MSc student Emily Webb shares her story of misfortune and how the kindness of classmates and lecturers helped her to keep going.
It is pretty safe to say at the halfway mark that 2020 has been a year of great upheaval.
A year of a global pandemic
And a year where social justice and emancipation has become a prevalent issue within society again.
But, what do you do when it has also been a year of great stress and anxiety on a personal level?
2020 for me started wirth my own version of the great depression, but more mental than economical that stemmed from that great post-graduate anxiety of “Oh God what am I going to do in the future?”
Little did I know, in January, that the future and the norm would radically change anyway.
Because a period of bad mental health was not enough stress for me, I then went and broke my leg in two places.
After the initial shock of breaking my leg what came next?
Now, I would love to sit here and say I did recovery all by myself and I pulled myself up by my bootstraps and blah blah.
But that would simply be the biggest lie that I have ever written.
Someone, (probably Dr Soeren Keil or Dr Paul Anderson) said that you do not do a Masters in isolation, it is a team effort, and 2020 has proven that time and time again.
I would simply not be here writing my thesis (and this blog post as a form of procrastination) because I would have dropped out in January or maybe even February if it hadn’t been for the following people and events.
I would not have got through being in hospital if it had not been for my coursemate and best friend Lilly, because she showed up everyday with snacks and both mental and literal physical support when I was trying to walk again after surgery.
But, It wasn’t just Lilly who was such an awesome friend from my course.

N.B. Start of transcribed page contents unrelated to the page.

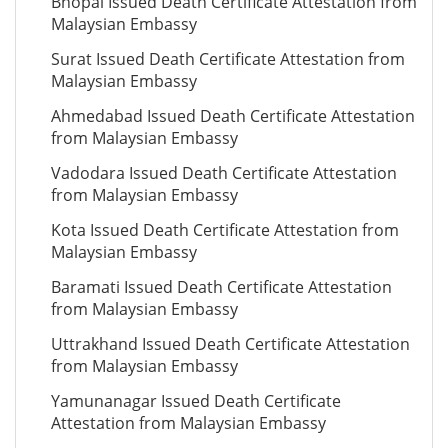
Bhopal Issued Death Certificate Attestation from
Malaysian Embassy
Surat Issued Death Certificate Attestation from
Malaysian Embassy
Ahmedabad Issued Death Certificate Attestation
from Malaysian Embassy
Vadodara Issued Death Certificate Attestation
from Malaysian Embassy
Kota Issued Death Certificate Attestation from
Malaysian Embassy
Baramati Issued Death Certificate Attestation
from Malaysian Embassy
Uttrakhand Issued Death Certificate Attestation
from Malaysian Embassy
Yamunanagar Issued Death Certificate
Attestation from Malaysian Embassy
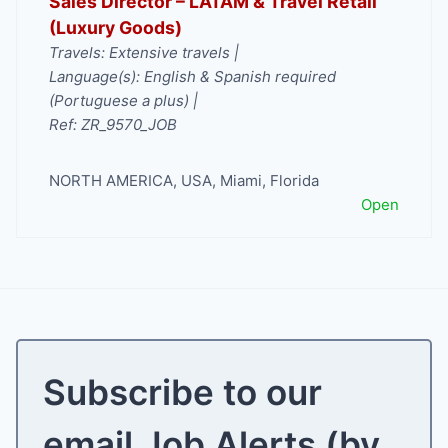
Sales Director – LATAM & Travel Retail
(Luxury Goods)
Travels: Extensive travels |
Language(s): English & Spanish required
(Portuguese a plus) |
Ref: ZR_9570_JOB
NORTH AMERICA
,
USA
,
Miami
,
Florida
Open
Subscribe to our
email Job Alerts (by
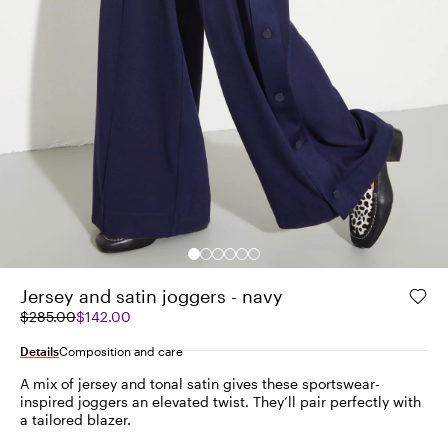
Jersey and satin joggers - navy
Original
Current
$285.00
$142.00
price
price
was
$142.00
Details
Composition and care
$285.00
A mix of jersey and tonal satin gives these sportswear-
inspired joggers an elevated twist. They’ll pair perfectly with
a tailored blazer.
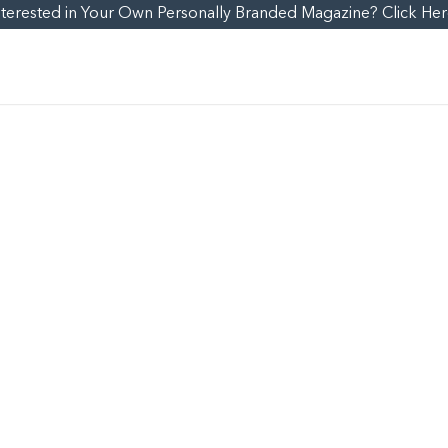
nterested in Your Own Personally Branded Magazine? Click Her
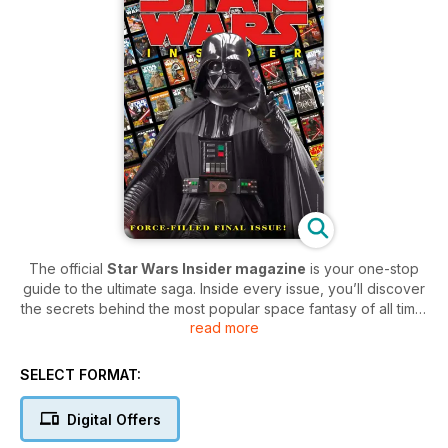
The official
Star Wars Insider magazine
is your one-stop
guide to the ultimate saga. Inside every issue, you’ll discover
the secrets behind the most popular space fantasy of all time,
read more
with exclusive interviews with not just the creators but also
the cast.
SELECT FORMAT:
Keep up to speed with any incoming transmissions within the
Star Wars galaxy, with updates with any news, fan questions
Digital Offers
answered, reminisce with regular archive features and so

It was everyone’s continuous kindness, it was those that showed up when I had a bad day and those that helped even with the simple things like grabbing me a coffee or opening a door for me.
But the biggest level of compassion and patience definitely came from the politics department.

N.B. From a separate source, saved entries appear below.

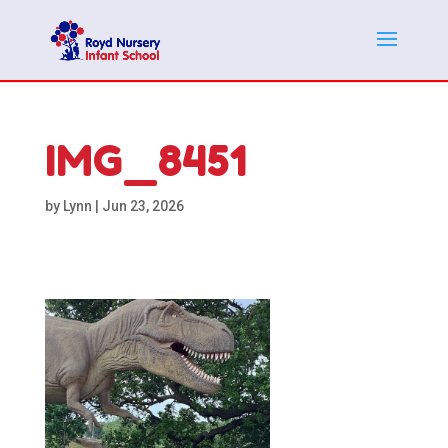
IMG_8451
by
Lynn
|
Jun 23, 2026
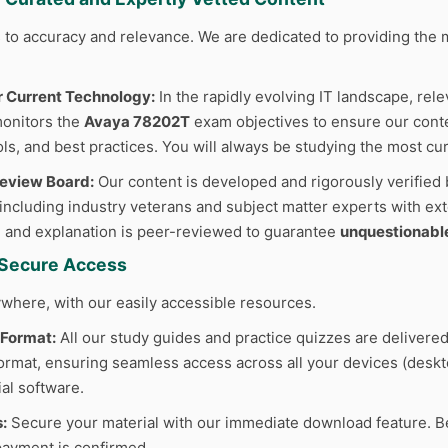
to accuracy and relevance. We are dedicated to providing the m
r Current Technology:
In the rapidly evolving IT landscape, rele
monitors the
Avaya 78202T
exam objectives to ensure our conten
ls, and best practices. You will always be studying the most cur
Review Board:
Our content is developed and rigorously verified 
 including industry veterans and subject matter experts with ext
 and explanation is peer-reviewed to guarantee
unquestionabl
d Secure Access
where, with our easily accessible resources.
 Format:
All our study guides and practice quizzes are delivered
rmat, ensuring seamless access across all your devices (deskto
al software.
:
Secure your material with our immediate download feature. B
ayment is confirmed.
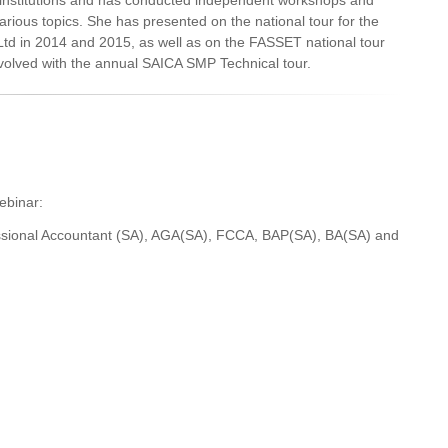
s institutions and has conducted independent workshops and
rious topics. She has presented on the national tour for the
 Ltd in 2014 and 2015, as well as on the FASSET national tour
involved with the annual SAICA SMP Technical tour.
webinar:
essional Accountant (SA), AGA(SA), FCCA, BAP(SA), BA(SA) and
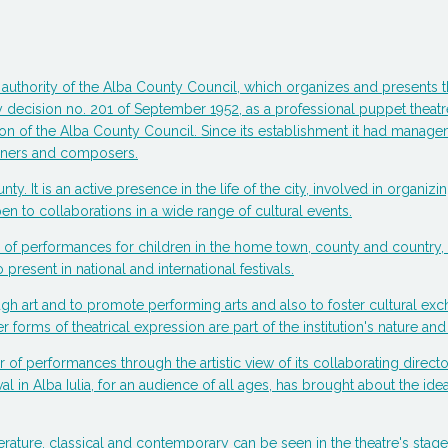
 the authority of the Alba County Council, which organizes and present
y decision no. 201 of September 1952, as a professional puppet theatre,
n of the Alba County Council. Since its establishment it had managemen
signers and composers.
ounty. It is an active presence in the life of the city, involved in organ
n to collaborations in a wide range of cultural events.
tion of performances for children in the home town, county and countr
 present in national and international festivals.
ugh art and to promote performing arts and also to foster cultural ex
forms of theatrical expression are part of the institution's nature and 
er of performances through the artistic view of its collaborating directo
val in Alba Iulia, for an audience of all ages, has brought about the i
erature, classical and contemporary can be seen in the theatre's sta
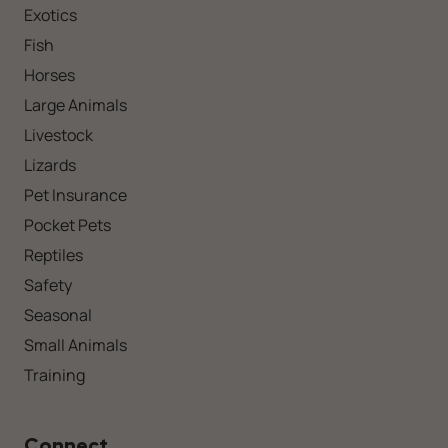
Exotics
Fish
Horses
Large Animals
Livestock
Lizards
Pet Insurance
Pocket Pets
Reptiles
Safety
Seasonal
Small Animals
Training
Connect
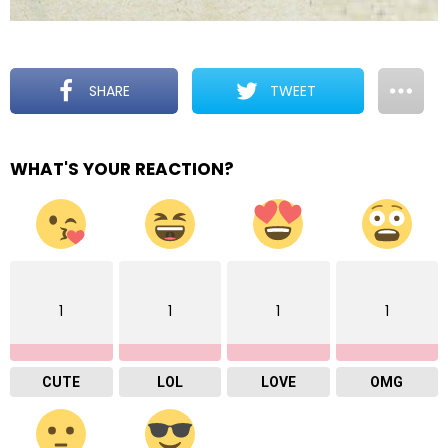
SHARE
TWEET
WHAT'S YOUR REACTION?
1
1
1
1
CUTE
LOL
LOVE
OMG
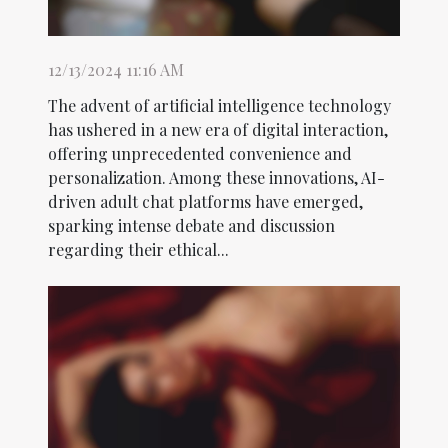
12/13/2024 11:16 AM
The advent of artificial intelligence technology
has ushered in a new era of digital interaction,
offering unprecedented convenience and
personalization. Among these innovations, AI-
driven adult chat platforms have emerged,
sparking intense debate and discussion
regarding their ethical...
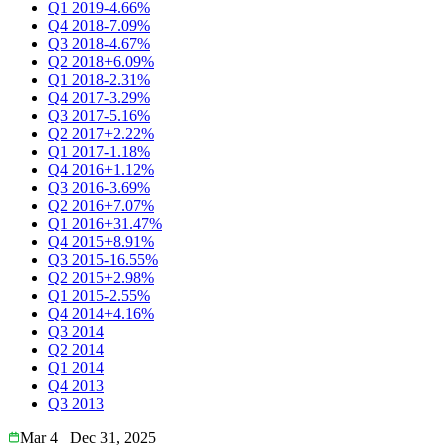
Q1 2019
-4.66%
Q4 2018
-7.09%
Q3 2018
-4.67%
Q2 2018
+6.09%
Q1 2018
-2.31%
Q4 2017
-3.29%
Q3 2017
-5.16%
Q2 2017
+2.22%
Q1 2017
-1.18%
Q4 2016
+1.12%
Q3 2016
-3.69%
Q2 2016
+7.07%
Q1 2016
+31.47%
Q4 2015
+8.91%
Q3 2015
-16.55%
Q2 2015
+2.98%
Q1 2015
-2.55%
Q4 2014
+4.16%
Q3 2014
Q2 2014
Q1 2014
Q4 2013
Q3 2013
Mar 4
Dec 31, 2025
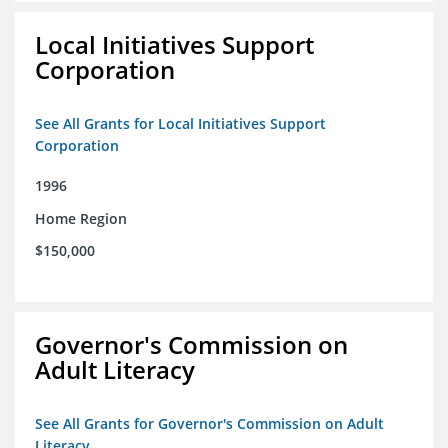
Local Initiatives Support
Corporation
See All Grants for Local Initiatives Support
Corporation
1996
Home Region
$150,000
Governor's Commission on
Adult Literacy
See All Grants for Governor's Commission on Adult
Literacy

I remember being sat in the hospital after surgery crying to Lilly about writing the email to the politics department to let them know what had happened. I remember crying because I felt like I had failed myself because having to ask for help would be such an inconvenience to the politics department, to my coursemates and everyone in my life simply because I was asking for accommodations for a badly broken leg.
I know that in hindsight that this was a very toxic and frankly incorrect mindset to have.

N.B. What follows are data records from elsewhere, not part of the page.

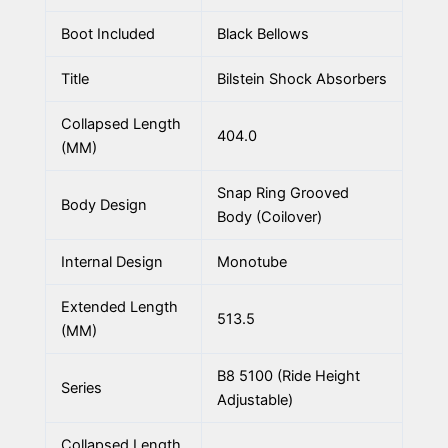
Boot Included
Black Bellows
Title
Bilstein Shock Absorbers
Collapsed Length
404.0
(MM)
Snap Ring Grooved
Body Design
Body (Coilover)
Internal Design
Monotube
Extended Length
513.5
(MM)
B8 5100 (Ride Height
Series
Adjustable)
Collapsed Length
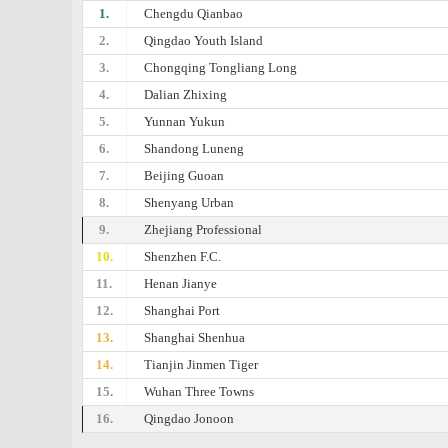
1.
Chengdu Qianbao
2.
Qingdao Youth Island
3.
Chongqing Tongliang Long
4.
Dalian Zhixing
5.
Yunnan Yukun
6.
Shandong Luneng
7.
Beijing Guoan
8.
Shenyang Urban
9.
Zhejiang Professional
10.
Shenzhen F.C.
11.
Henan Jianye
12.
Shanghai Port
13.
Shanghai Shenhua
14.
Tianjin Jinmen Tiger
15.
Wuhan Three Towns
16.
Qingdao Jonoon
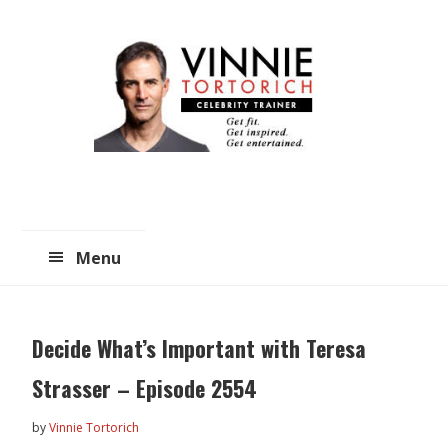
Skip
Skip
to
to
main
primary
content
sidebar
Menu
Decide What’s Important with Teresa
Strasser – Episode 2554
by
Vinnie Tortorich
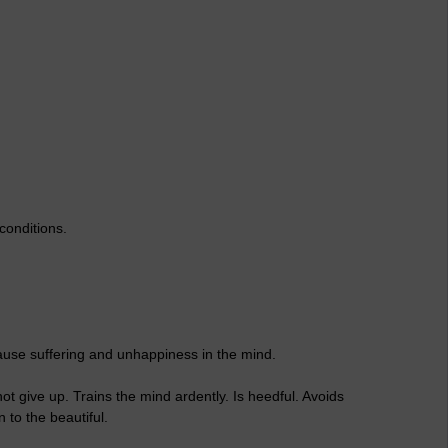
conditions.
ause suffering and unhappiness in the mind.
t give up. Trains the mind ardently. Is heedful. Avoids
 to the beautiful.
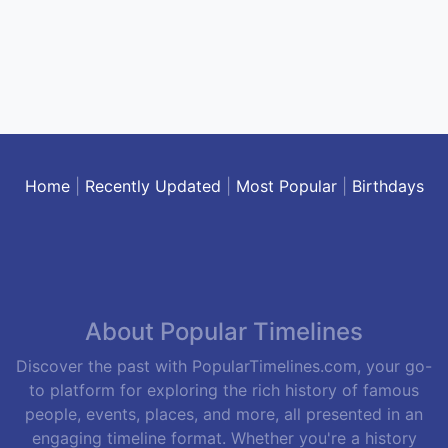
Home
|
Recently Updated
|
Most Popular
|
Birthdays
About Popular Timelines
Discover the past with PopularTimelines.com, your go-
to platform for exploring the rich history of famous
people, events, places, and more, all presented in an
engaging timeline format. Whether you're a history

But I know this because of the response that came from the email (Lilly wouldn’t leave until I sent it).
Because Soeren had sat down and had, obviously expressed his concern, but then addressed room issues and procedures that the university had in place and gave me the reassurance that I could heal in my own time and to be patient with myself and that my masters will get finished if I want to finish it, which I did and still do.
It wasn’t just Soeren’s patience and practical response that was fantastic, it was the fact that this sentiment was shared amongst all my other lecturers and was reciprocated. It was this pastoral assistance and patience and kindness that allowed me the space to heal and take the time that I needed.
It is this response that sets the Politics and IR department at CCCU apart from other departments and universities, because this didn’t just stop after I was mostly healed.
This kindness and patience continued into their response to COVID and the unprecedented times that come from COVID.
Because a masters is not done alone, it is done with the support of classmates, and friends and a fantastic department alongside your studies.
And long may this continue at CCCU.
Emily Webb is a postgraduate student on our MSc Politics (Radical Political Theory)
I am heartened to read this post. Thank you Emily for sharing your story.